*What you need to do*
Copy out each line in the material below that has the word "начать".
★ ★ ★ ★ ★ ★ ★
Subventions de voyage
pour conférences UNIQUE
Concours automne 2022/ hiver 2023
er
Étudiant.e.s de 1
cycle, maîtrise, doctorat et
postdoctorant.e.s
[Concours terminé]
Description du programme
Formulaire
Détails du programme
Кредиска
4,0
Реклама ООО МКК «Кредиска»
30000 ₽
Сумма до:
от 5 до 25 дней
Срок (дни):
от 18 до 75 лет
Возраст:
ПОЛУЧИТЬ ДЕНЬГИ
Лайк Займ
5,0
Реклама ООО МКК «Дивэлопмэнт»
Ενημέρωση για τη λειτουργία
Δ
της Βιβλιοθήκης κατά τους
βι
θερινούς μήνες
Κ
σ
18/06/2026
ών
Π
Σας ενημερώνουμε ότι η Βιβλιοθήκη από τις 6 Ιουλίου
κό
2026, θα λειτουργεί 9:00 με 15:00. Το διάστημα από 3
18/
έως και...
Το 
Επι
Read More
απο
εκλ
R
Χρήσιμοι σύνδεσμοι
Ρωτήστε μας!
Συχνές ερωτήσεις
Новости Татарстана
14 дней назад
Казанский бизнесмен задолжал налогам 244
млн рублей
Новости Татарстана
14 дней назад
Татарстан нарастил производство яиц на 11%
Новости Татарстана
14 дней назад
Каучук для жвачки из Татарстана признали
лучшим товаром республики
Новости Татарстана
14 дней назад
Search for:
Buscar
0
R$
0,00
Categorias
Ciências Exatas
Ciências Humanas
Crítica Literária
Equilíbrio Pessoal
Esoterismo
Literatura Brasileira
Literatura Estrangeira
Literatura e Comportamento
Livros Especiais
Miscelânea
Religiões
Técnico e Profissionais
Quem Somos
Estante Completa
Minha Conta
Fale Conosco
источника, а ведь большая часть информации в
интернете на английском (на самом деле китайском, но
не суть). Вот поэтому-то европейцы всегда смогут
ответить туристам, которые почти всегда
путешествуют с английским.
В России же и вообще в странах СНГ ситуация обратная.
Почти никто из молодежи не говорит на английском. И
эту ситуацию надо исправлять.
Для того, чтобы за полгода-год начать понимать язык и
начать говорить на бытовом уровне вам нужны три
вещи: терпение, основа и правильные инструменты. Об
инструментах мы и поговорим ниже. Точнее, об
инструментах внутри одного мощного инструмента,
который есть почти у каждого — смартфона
★ ★ ★ ★ ★ ★ ★
*Exercise answer*
Для того, чтобы за полгода-год начать понимать язык и
начать говорить на бытовом уровне вам нужны три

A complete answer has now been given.